Materials and methods Co-precipitant samplesWe obtained a total of nine glycogen samples and four LPA samples (Table 1) in 2008 and 2009 to assess possible nucleic acid contamination. We assigned a letter designation randomly to each sample to maintain anonymity (A-I for glycogen samples; J-M for LPA samples). For one sample (sample A), we obtained multiple production lots from the same supplier (A1 and A2).
PCR and denaturing gradient gel electrophoresis (DGGE)

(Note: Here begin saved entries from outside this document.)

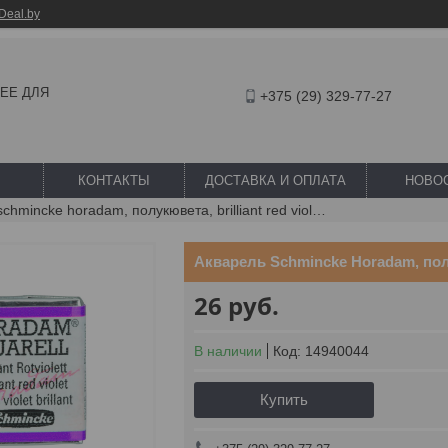
Deal.by
ШЕЕ ДЛЯ
+375 (29) 329-77-27
КОНТАКТЫ
ДОСТАВКА И ОПЛАТА
НОВО
Акварель schmincke horadam, полукювета, brilliant red violet, №940
Акварель Schmincke Horadam, полук
26
руб.
В наличии
Код:
14940044
Купить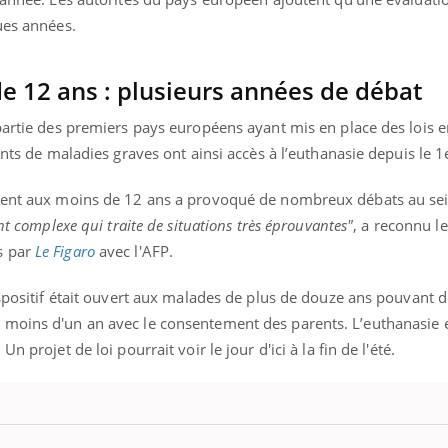
ues années.
de 12 ans : plusieurs années de débat
partie des premiers pays européens ayant mis en place des lois e
ints de maladies graves ont ainsi accès à l’euthanasie depuis le 1
ement aux moins de 12 ans a provoqué de nombreux débats au sei
nt complexe qui traite de situations très éprouvantes"
, a reconnu l
s par
Le Figaro
avec l'AFP.
ispositif était ouvert aux malades de plus de douze ans pouvant 
 moins d'un an avec le consentement des parents. L’euthanasie 
 projet de loi pourrait voir le jour d'ici à la fin de l'été.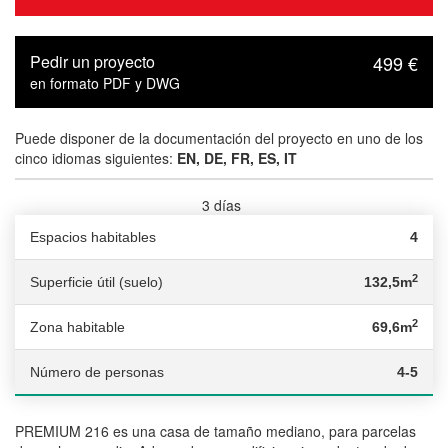
Pedir un proyecto
499 €
en formato PDF y DWG
Puede disponer de la documentación del proyecto en uno de los
cinco idiomas siguientes:
EN, DE, FR, ES, IT
3 días
Tiempo de entrega :
Espacios habitables
4
2
Superficie útil (suelo)
132,5m
2
Zona habitable
69,6m
Número de personas
4-5
PREMIUM 216 es una casa de tamaño mediano, para parcelas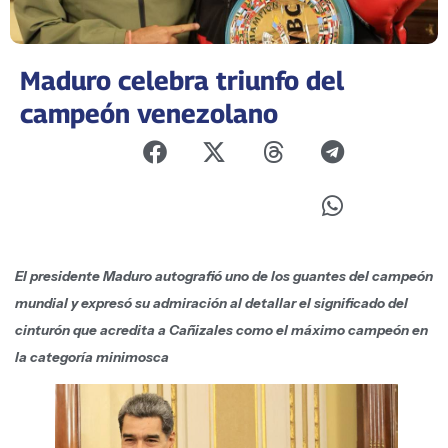
Maduro celebra triunfo del
campeón venezolano
El presidente Maduro autografió uno de los guantes del campeón
mundial y expresó su admiración al detallar el significado del
cinturón que acredita a Cañizales como el máximo campeón en
la categoría minimosca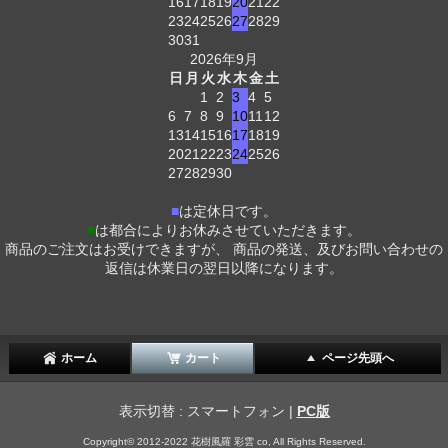
16
17
18
19
20
21
22
23
24
25
26
27
28
29
30
31
2026年9月
日
月
火
水
木
金
土
1
2
3
4
5
6
7
8
9
10
11
12
13
14
15
16
17
18
19
20
21
22
23
24
25
26
27
28
29
30
■
は定休日です。
■
は都合によりお休みさせていただきます。
商品のご注文はお受けできますが、 商品の発送、及びお問い合わせの
返信は休業日の翌日以降になります。
ホーム
カート
ページ先頭へ
表示切替 : スマートフォン |
PC版
Copyright© 2012-2022 花樹風羅 彩雲 co, All Rights Reserved.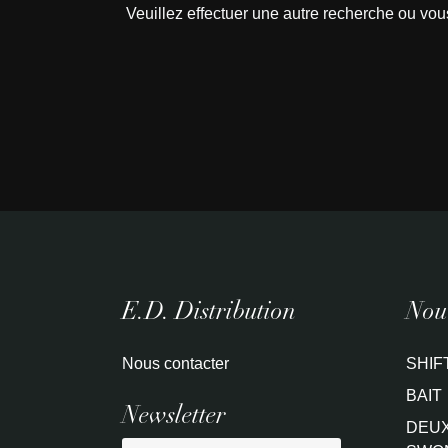
Veuillez effectuer une autre recherche ou vou
E.D. Distribution
Nouv
Nous contacter
SHIF
BAIT
Newsletter
DEUX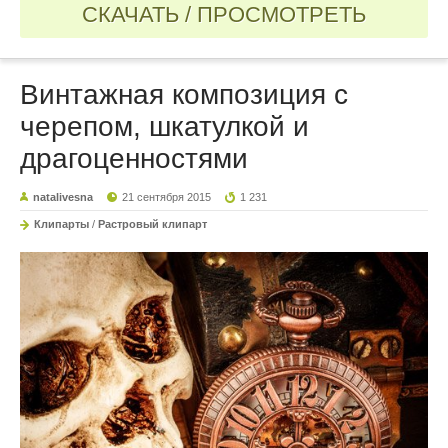
СКАЧАТЬ / ПРОСМОТРЕТЬ
Винтажная композиция с
черепом, шкатулкой и
драгоценностями
natalivesna
21 сентября 2015
1 231
Клипарты
/
Растровый клипарт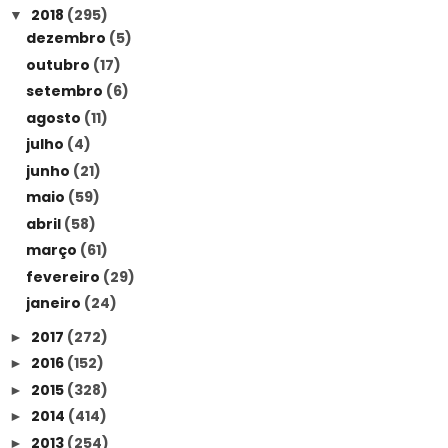
2018
(295)
▼
dezembro
(5)
outubro
(17)
setembro
(6)
agosto
(11)
julho
(4)
junho
(21)
maio
(59)
abril
(58)
março
(61)
fevereiro
(29)
janeiro
(24)
2017
(272)
►
2016
(152)
►
2015
(328)
►
2014
(414)
►
2013
(254)
►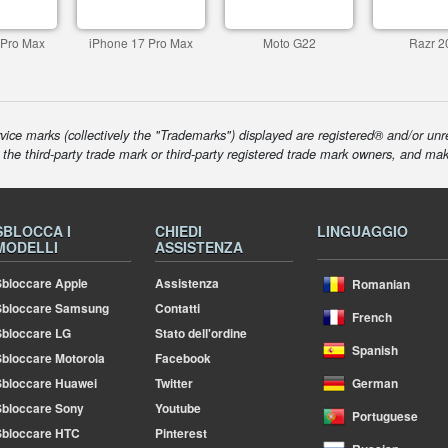
 Pro Max
iPhone 17 Pro Max
Moto G22
Razr 2
ice marks (collectively the "Trademarks") displayed are registered® and/or unr
f the third-party trade mark or third-party registered trade mark owners, and ma
SBLOCCA I
CHIEDI
LINGUAGGIO
MODELLI
ASSISTENZA
bloccare Apple
Assistenza
Romanian
Sbloccare Samsung
Contatti
French
bloccare LG
Stato dell'ordine
Spanish
bloccare Motorola
Facebook
bloccare Huawei
Twitter
German
bloccare Sony
Youtube
Portuguese
Sbloccare HTC
Pinterest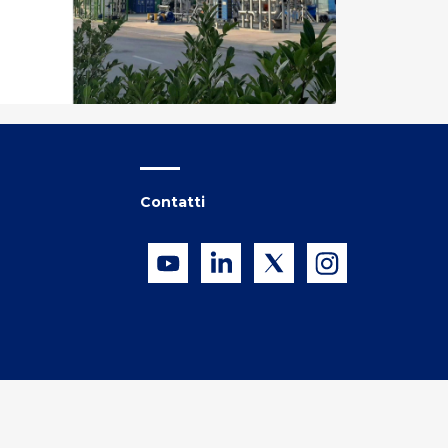
Contatti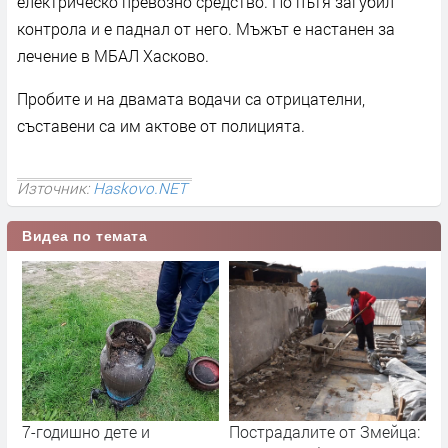
електрическо превозно средство. По пътя загубил
контрола и е паднал от него. Мъжът е настанен за
лечение в МБАЛ Хасково.
Пробите и на двамата водачи са отрицателни,
съставени са им актове от полицията.
Източник:
Haskovo.NET
Видеа по темата
7-годишно дете и
Пострадалите от Змейца: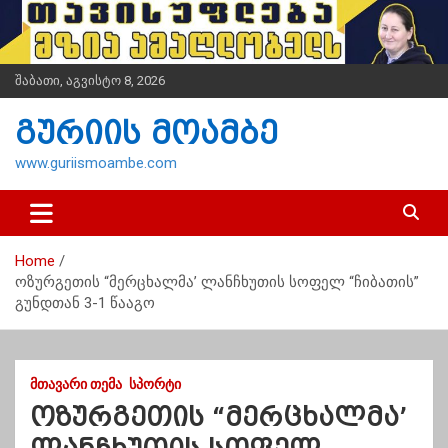
S
k
i
p
შაბათი, აგვისტო 8, 2026
t
o
გურიის მოამბე
c
o
www.guriismoambe.com
n
t
e
n
Home
t
ოზურგეთის “მერცხალმა’ ლანჩხუთის სოფელ “ჩიბათის”
გუნდთან 3-1 წააგო
ᲛᲗᲐᲕᲐᲠᲘ ᲗᲔᲛᲐ
ᲡᲞᲝᲠᲢᲘ
ოზურგეთის “მერცხალმა’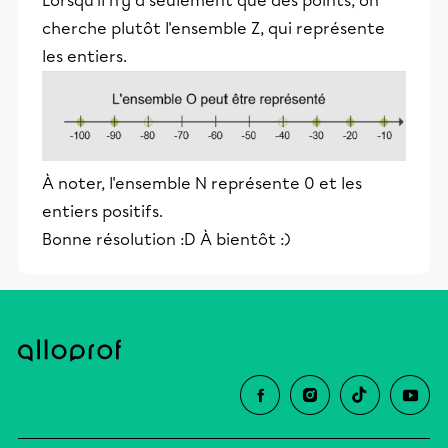
Lorsqu'il n'y a seulement que des points, on
cherche plutôt l'ensemble Z, qui représente
les entiers.
À noter, l'ensemble N représente 0 et les
entiers positifs.
Bonne résolution :D À bientôt :)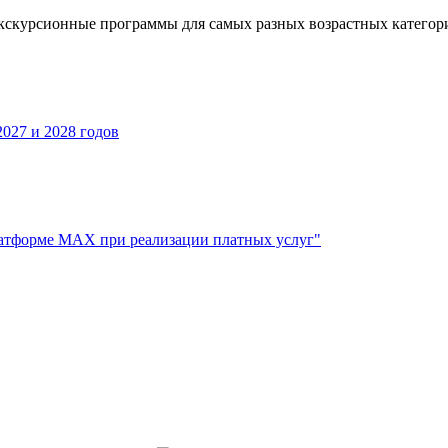
кскурсионные программы для самых разных возрастных категор
027 и 2028 годов
атформе МАХ при реализации платных услуг"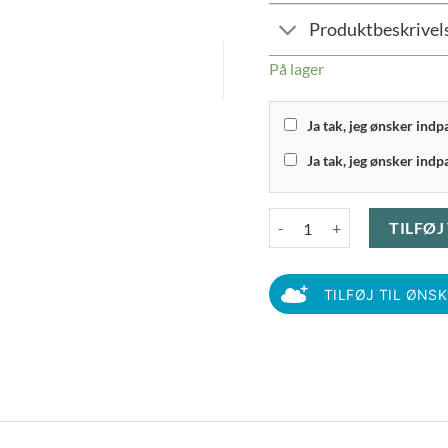
Produktbeskrivel
På lager
Ja tak, jeg ønsker ind
Ja tak, jeg ønsker indp
Zone Singles - Glasbrikker 6
TILFØJ
TILFØJ TIL ØNS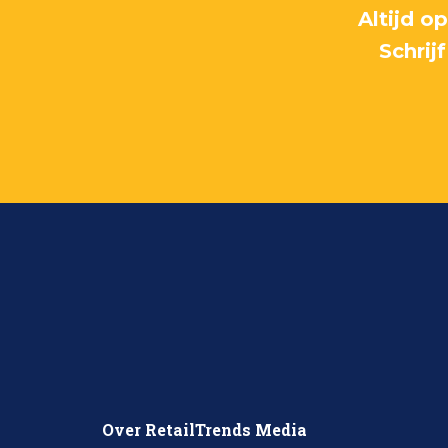
Altijd o
Schrij
Over RetailTrends Media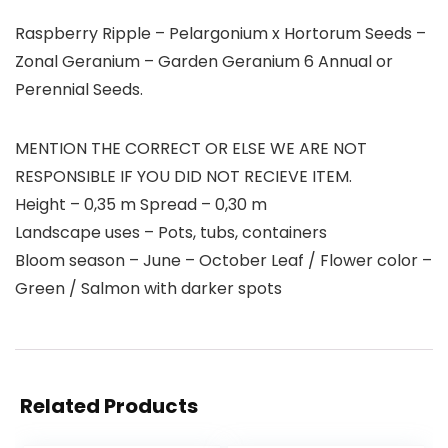
Raspberry Ripple – Pelargonium x Hortorum Seeds –
Zonal Geranium – Garden Geranium 6 Annual or
Perennial Seeds.
MENTION THE CORRECT OR ELSE WE ARE NOT
RESPONSIBLE IF YOU DID NOT RECIEVE ITEM.
Height – 0,35 m Spread – 0,30 m
Landscape uses – Pots, tubs, containers
Bloom season – June – October Leaf / Flower color –
Green / Salmon with darker spots
Related Products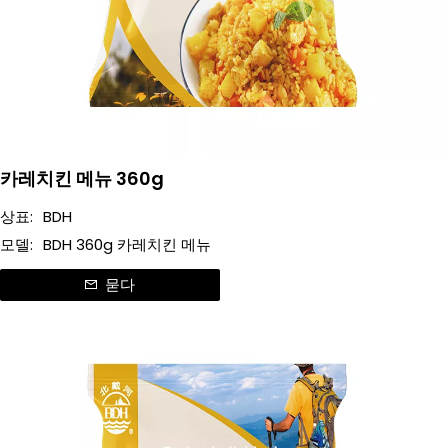
카레치킨 메뉴 360g
상표:
BDH
모델:
BDH 360g 카레치킨 메뉴
묻다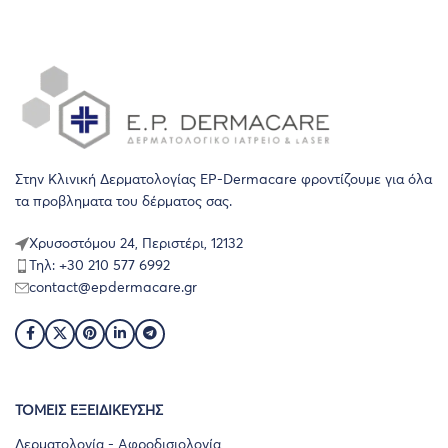
Στην Κλινική Δερματολογίας EP-Dermacare φροντίζουμε για όλα
τα προβληματα του δέρματος σας.
Χρυσοστόμου 24, Περιστέρι, 12132
Τηλ: +30 210 577 6992
contact@epdermacare.gr
ΤΟΜΕΙΣ ΕΞΕΙΔΙΚΕΥΣΗΣ
Δερματολογία - Αφροδισιολογία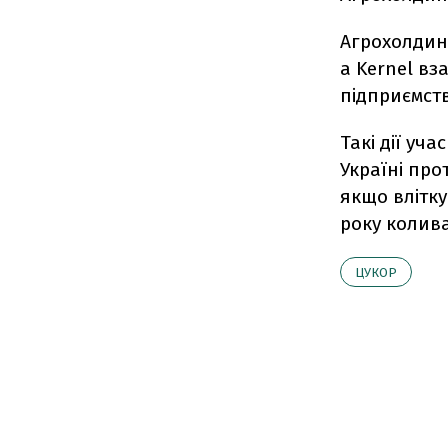
Агрохолдинг
а Kernel вз
підприємств
Такі дії уч
Україні про
якщо влітку
року колива
ЦУКОР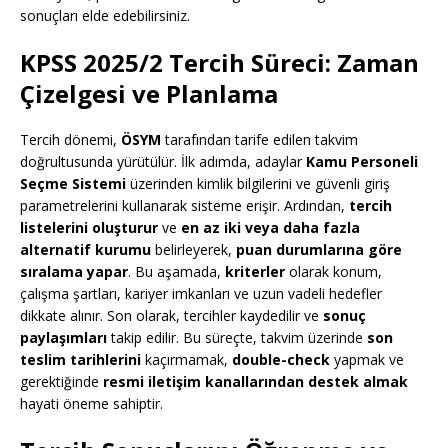
sonuçları elde edebilirsiniz.
KPSS 2025/2 Tercih Süreci: Zaman
Çizelgesi ve Planlama
Tercih dönemi,
ÖSYM
tarafından tarife edilen takvim
doğrultusunda yürütülür. İlk adımda, adaylar
Kamu Personeli
Seçme Sistemi
üzerinden kimlik bilgilerini ve güvenli giriş
parametrelerini kullanarak sisteme erişir. Ardından,
tercih
listelerini oluşturur
ve
en az iki veya daha fazla
alternatif kurumu
belirleyerek,
puan durumlarına göre
sıralama yapar
. Bu aşamada,
kriterler
olarak konum,
çalışma şartları, kariyer imkanları ve uzun vadeli hedefler
dikkate alınır. Son olarak, tercihler kaydedilir ve
sonuç
paylaşımları
takip edilir. Bu süreçte, takvim üzerinde
son
teslim tarihlerini
kaçırmamak,
double-check
yapmak ve
gerektiğinde
resmi iletişim kanallarından destek almak
hayati öneme sahiptir.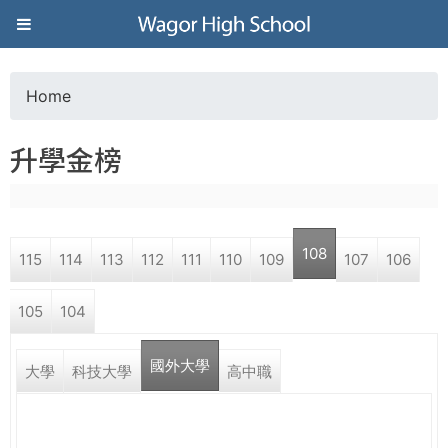
Jump to navigation
葳
格
Home
Y
高
升學金榜
o
級
u
中
108
115
114
113
112
111
110
109
107
106
a
學
105
104
r
葳
國外大學
e
大學
科技大學
高中職
格
國
h
際．
國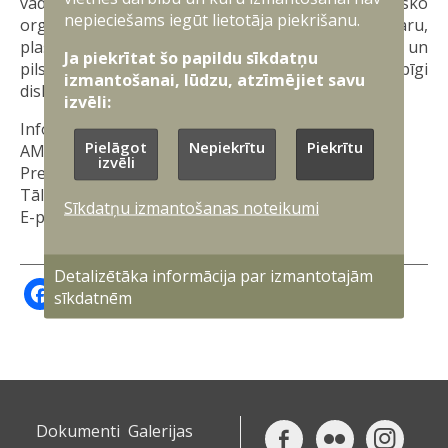
vadītājus, ministrus, starptautisko un nevalstisko
nepieciešams iegūt lietotāja piekrišanu.
organizāciju pārstāvjus, kā arī stratēģisko nozaru,
plašsaziņas līdzekļu, akadēmisko aprindu un
Ja piekrītat šo papildu sīkdatņu
pilsoniskās sabiedrības pārstāvjus, lai kopīgi
izmantošanai, lūdzu, atzīmējiet savu
diskutētu aktuālos drošības izaicinājumus.
izvēli:
Informāciju sagatavoja:
Pielāgot
Nepiekrītu
Piekrītu
AM Militāri publisko attiecību departamenta
izvēli
Preses nodaļa
Tālrunis: 67335210
Sīkdatņu izmantošanas noteikumi
E-pasts:
prese@mod.gov.lv
Detalizētāka informācija par izmantotajām
Facebook
X
Draugiem
LinkedIn
sīkdatnēm
Dokumenti
Galerijas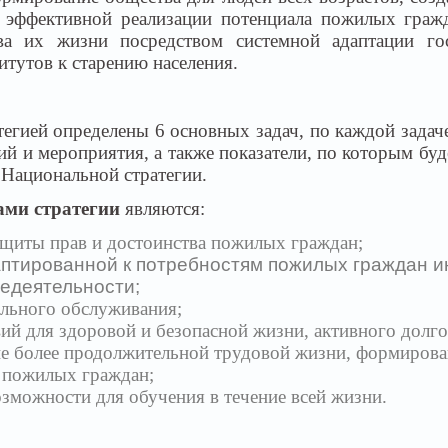
 эффективной реализации потенциала пожилых гражд
ва их жизни посредством системной адаптации го
тутов к старению населения.
егией определены 6 основных задач, по каждой задач
ий и мероприятия, а также показатели, по которым бу
Национальной стратегии.
ми стратегии
являются:
ащиты прав и достоинства пожилых граждан;
аптированной к потребностям пожилых граждан 
едеятельности;
ального обслуживания;
вий для здоровой и безопасной жизни, активного долго
е более продолжительной трудовой жизни, формиров
 пожилых граждан;
озможности для обучения в течение всей жизни.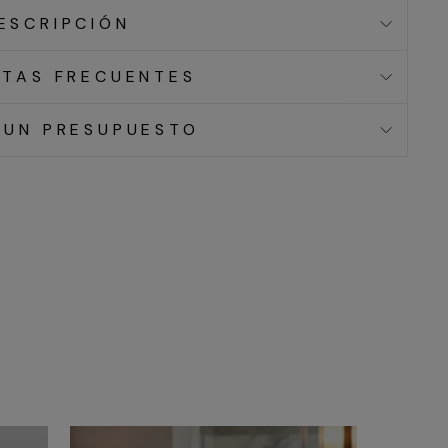
ESCRIPCIÓN
TAS FRECUENTES
 UN PRESUPUESTO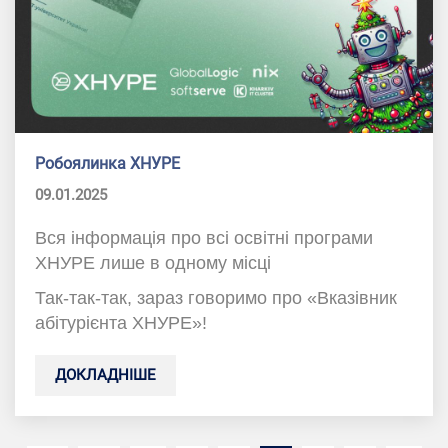
Робоялинка ХНУРЕ
09.01.2025
Вся інформація про всі освітні програми
ХНУРЕ лише в одному місці
Так-так-так, зараз говоримо про «Вказівник
абітурієнта ХНУРЕ»!
ДОКЛАДНІШЕ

We amplified a ~500-bp fragment of bacterial 16S rRNA (63f-GC and 518r; Invitrogen, Carlsbad, CA, USA) to detect DNA contamination of co-precipitants. PCR was conducted in 50-µL reactions, each containing 5 µL 10× PCR buffer (New England BioLabs, Ipswich, MA, USA), 200 µM dNTPs (New England BioLabs), 25 pmol each primer (Invitrogen), 5 µg BSA (Sigma-Aldrich, St. Louis, MO, USA) and 1.25 U Taq DNA polymerase (New England BioLabs). A total of 20 µg each glycogen sample (samples A-I) and approximately 30 µg LPA (samples J-M) were used as template. PCR was carried out in a DNA Engine thermocycler (Bio-Rad, Hercules, CA, USA) and the protocol consisted of 95°C for 4 min; 30 cycles of 95°C for 60 s, 55°C for 60 s, and 72°C for 60 s; followed by a final extension at 72°C for 10 min. Aliquots (4 µL) of each PCR product were run on a 1% agarose gel, which was subsequently stained with a 1 µg/mL ethidium bromide solution. All 14 PCR products were also run on a 6% DGGE polyacryl-amide gel consisting of a denaturing gradient of 40% to 70% on a CBS DGGE system (CBS Scientific, Solana Beach, CA, USA) at 85V for 14 h at 60°C, as described previously (15). Following electrophoresis, gels were stained with SYBR green I nucleic acid stain (Invitrogen) and imaged on a Typhoon 9400 imager (Amersham, Pittburgh, PA, USA).
Direct agarose gel electrophoresis of co-precipitantGlycogen samples A1/A2 and D (200 µg each) were run on a 1% agarose gel containing 1:10,000 concentration of Gel Red nucleic acid stain (Biotium, Hayward, CA, USA), and visualized on an Alpha DigiDoc RT (Alpha Innotech, San Leandro, CA, USA).